ΔAct={(Pref.i−Pi)/2}×(1/Mdr.i−1/Mop.i)・・・(1)
ここで、ΔActはアクチュエータ長差(オペレータサイド−ドライブサイド)、Pref.iは基準材の先端の圧延荷重、Piは次圧延予定の被圧延材先端の圧延荷重予測値、Mdr.iはドライブサイドの圧延機剛性(ドライブサイドの圧延機支柱の弾性係数)、Mop.iはオペレータサイドの圧延機剛性(オペレータサイドの圧延機支柱の弾性係数)、iは仕上げ圧延機スタンドNo.である。
【0023】
また、本発明は、熱間クロスロール圧延機のレベリング設定に際して、(1´)式および(2)式に示すワークロールのクロス角に対応した分を補償するようにして、同じく前記課題を解決したものである。

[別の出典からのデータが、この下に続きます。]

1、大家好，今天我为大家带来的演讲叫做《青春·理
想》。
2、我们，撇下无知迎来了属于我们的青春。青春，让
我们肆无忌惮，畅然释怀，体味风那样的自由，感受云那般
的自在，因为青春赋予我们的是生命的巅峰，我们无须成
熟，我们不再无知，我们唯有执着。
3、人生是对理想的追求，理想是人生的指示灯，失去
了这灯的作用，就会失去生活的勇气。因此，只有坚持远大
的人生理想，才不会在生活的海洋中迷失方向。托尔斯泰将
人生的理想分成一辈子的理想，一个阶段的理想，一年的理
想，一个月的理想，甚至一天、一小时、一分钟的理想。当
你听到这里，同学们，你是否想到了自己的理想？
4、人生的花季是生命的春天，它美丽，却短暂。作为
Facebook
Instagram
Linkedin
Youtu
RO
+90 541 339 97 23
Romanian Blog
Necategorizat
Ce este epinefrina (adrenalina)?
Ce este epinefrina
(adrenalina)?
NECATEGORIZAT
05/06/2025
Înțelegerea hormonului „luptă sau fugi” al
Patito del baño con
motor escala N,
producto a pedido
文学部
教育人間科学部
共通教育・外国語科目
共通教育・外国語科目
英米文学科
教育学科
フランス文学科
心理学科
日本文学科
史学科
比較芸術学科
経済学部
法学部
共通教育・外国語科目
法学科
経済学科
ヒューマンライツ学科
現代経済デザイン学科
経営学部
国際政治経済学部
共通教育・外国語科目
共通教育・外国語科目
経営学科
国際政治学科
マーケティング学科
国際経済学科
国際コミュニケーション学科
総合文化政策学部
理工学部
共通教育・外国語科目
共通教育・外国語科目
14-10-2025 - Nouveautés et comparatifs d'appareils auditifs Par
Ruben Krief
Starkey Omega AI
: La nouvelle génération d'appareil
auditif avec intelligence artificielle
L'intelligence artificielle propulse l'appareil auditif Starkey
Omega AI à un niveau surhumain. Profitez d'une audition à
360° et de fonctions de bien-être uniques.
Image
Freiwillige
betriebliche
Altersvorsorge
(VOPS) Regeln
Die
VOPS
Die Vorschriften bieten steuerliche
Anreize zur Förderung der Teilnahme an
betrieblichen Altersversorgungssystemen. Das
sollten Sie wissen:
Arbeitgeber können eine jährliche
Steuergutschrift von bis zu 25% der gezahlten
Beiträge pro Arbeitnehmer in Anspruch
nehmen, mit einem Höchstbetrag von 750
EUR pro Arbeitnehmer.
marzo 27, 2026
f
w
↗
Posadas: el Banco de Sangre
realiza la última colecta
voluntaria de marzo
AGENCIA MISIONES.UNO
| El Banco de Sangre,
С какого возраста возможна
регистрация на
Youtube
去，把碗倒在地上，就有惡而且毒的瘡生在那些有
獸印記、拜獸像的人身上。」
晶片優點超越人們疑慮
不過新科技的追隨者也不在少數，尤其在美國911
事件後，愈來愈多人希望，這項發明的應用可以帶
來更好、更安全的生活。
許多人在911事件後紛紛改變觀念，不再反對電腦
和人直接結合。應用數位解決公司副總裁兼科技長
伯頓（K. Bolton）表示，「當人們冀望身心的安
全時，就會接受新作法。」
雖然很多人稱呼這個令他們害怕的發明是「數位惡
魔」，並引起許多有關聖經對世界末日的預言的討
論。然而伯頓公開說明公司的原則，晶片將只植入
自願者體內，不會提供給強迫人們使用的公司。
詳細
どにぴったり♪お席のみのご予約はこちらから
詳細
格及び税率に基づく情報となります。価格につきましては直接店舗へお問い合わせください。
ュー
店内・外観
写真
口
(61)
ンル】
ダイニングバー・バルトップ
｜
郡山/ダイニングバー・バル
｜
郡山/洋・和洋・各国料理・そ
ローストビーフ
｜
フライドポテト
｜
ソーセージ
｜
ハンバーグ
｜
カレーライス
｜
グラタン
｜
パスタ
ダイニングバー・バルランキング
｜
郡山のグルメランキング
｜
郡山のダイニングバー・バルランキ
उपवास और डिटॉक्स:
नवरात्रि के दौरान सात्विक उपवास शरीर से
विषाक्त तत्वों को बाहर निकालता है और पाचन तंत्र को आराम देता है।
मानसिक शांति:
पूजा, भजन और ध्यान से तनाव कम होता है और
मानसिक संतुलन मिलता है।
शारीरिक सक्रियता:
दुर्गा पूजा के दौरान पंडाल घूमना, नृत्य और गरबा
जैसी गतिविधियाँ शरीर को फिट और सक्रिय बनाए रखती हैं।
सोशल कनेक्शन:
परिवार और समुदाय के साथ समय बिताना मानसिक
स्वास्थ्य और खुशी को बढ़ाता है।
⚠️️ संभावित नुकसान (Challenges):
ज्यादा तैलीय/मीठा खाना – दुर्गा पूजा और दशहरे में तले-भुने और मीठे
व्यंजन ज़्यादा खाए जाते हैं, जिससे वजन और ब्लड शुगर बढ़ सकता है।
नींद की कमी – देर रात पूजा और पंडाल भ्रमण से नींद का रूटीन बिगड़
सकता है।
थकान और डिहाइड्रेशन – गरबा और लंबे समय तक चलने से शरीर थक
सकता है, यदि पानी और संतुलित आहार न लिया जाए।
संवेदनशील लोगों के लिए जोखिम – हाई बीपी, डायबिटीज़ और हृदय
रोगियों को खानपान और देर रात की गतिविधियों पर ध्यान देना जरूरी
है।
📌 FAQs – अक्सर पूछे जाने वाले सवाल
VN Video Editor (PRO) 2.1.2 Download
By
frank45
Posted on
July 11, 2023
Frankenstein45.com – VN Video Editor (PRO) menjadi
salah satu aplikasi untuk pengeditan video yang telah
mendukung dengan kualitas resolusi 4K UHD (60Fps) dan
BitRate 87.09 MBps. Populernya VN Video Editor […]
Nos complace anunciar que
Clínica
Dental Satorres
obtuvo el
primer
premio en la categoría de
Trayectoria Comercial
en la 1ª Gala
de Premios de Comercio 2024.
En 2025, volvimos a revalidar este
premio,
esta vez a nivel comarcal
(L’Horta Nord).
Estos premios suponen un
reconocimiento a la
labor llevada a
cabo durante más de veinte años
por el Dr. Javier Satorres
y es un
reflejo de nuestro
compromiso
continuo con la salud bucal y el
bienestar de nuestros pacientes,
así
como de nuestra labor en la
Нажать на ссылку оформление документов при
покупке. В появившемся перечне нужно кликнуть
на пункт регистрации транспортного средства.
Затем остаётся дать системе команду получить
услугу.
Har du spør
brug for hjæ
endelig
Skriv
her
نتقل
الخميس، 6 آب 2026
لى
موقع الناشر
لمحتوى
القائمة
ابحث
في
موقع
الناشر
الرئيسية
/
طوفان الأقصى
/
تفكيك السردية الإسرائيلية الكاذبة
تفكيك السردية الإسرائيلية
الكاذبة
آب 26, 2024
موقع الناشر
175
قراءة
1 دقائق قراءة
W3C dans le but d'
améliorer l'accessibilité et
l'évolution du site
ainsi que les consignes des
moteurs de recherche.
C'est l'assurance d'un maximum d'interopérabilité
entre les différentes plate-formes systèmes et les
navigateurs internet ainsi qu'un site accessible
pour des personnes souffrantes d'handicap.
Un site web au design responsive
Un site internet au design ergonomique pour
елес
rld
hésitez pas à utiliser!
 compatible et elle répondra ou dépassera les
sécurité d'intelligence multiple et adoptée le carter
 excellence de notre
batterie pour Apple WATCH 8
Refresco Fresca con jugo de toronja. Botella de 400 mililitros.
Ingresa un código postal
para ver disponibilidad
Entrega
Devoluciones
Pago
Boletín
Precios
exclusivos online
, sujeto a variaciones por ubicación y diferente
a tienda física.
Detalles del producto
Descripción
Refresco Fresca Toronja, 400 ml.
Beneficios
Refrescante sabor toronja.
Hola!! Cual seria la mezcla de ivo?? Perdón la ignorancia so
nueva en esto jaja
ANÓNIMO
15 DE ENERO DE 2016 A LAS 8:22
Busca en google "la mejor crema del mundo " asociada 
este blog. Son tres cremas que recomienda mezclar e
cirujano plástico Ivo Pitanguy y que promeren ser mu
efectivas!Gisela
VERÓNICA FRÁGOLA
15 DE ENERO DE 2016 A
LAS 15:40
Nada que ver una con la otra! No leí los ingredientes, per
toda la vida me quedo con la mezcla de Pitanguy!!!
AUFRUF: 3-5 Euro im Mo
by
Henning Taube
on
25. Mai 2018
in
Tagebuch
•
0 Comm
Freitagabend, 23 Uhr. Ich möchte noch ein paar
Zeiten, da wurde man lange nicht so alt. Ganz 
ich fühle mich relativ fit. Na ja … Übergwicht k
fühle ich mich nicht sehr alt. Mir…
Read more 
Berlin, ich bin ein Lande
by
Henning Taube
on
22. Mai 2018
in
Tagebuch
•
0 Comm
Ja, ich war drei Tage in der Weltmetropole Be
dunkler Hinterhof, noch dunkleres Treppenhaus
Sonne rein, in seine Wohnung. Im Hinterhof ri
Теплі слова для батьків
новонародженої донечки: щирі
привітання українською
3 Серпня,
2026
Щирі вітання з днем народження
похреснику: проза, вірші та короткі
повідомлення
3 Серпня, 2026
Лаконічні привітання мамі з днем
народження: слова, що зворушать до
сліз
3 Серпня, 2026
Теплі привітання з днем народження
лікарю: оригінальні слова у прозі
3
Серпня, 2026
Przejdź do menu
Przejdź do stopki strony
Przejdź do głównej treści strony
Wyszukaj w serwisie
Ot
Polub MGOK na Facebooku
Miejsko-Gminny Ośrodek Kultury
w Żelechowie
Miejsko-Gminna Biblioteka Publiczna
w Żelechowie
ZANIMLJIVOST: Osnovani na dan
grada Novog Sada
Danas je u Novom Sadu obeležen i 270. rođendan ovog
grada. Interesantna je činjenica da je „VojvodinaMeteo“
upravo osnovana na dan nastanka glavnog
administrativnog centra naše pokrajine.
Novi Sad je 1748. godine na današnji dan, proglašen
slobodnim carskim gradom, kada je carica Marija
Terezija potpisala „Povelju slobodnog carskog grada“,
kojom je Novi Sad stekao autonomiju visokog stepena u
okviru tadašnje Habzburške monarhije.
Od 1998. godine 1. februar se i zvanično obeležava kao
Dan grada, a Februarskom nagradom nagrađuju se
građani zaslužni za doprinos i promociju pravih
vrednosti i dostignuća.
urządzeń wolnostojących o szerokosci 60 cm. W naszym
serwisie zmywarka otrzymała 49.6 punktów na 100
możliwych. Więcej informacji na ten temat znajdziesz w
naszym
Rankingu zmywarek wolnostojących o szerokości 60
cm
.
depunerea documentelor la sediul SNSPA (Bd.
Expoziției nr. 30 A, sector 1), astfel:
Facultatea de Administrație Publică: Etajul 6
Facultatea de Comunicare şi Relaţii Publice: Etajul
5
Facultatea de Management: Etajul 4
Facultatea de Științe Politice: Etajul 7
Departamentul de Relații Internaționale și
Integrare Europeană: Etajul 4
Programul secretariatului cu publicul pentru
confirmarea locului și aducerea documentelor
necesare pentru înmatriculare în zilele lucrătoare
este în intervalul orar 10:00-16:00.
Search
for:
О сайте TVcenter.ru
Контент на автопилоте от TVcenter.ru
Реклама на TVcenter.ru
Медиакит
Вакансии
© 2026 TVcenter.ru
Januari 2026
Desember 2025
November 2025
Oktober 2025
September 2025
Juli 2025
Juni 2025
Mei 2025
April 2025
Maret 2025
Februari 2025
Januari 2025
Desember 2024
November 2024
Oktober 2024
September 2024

ΔAct={(Pref.i−Pi)/2}×(1/Mdr.i−1/Mop.i)+δ・・・(1´)
ここで、δはクロス角補償項(単位は長さ)である。
δ=k×θ・・・(2)
ここで、kは比例係数、θはクロス角である。
また、本発明は、熱間クロスロール圧延機のレベリング設定に際して、(1´)式および(3)式に示すワークロールのクロス角に対応した分を補償するようにして、同じく前記課題を解決したものである。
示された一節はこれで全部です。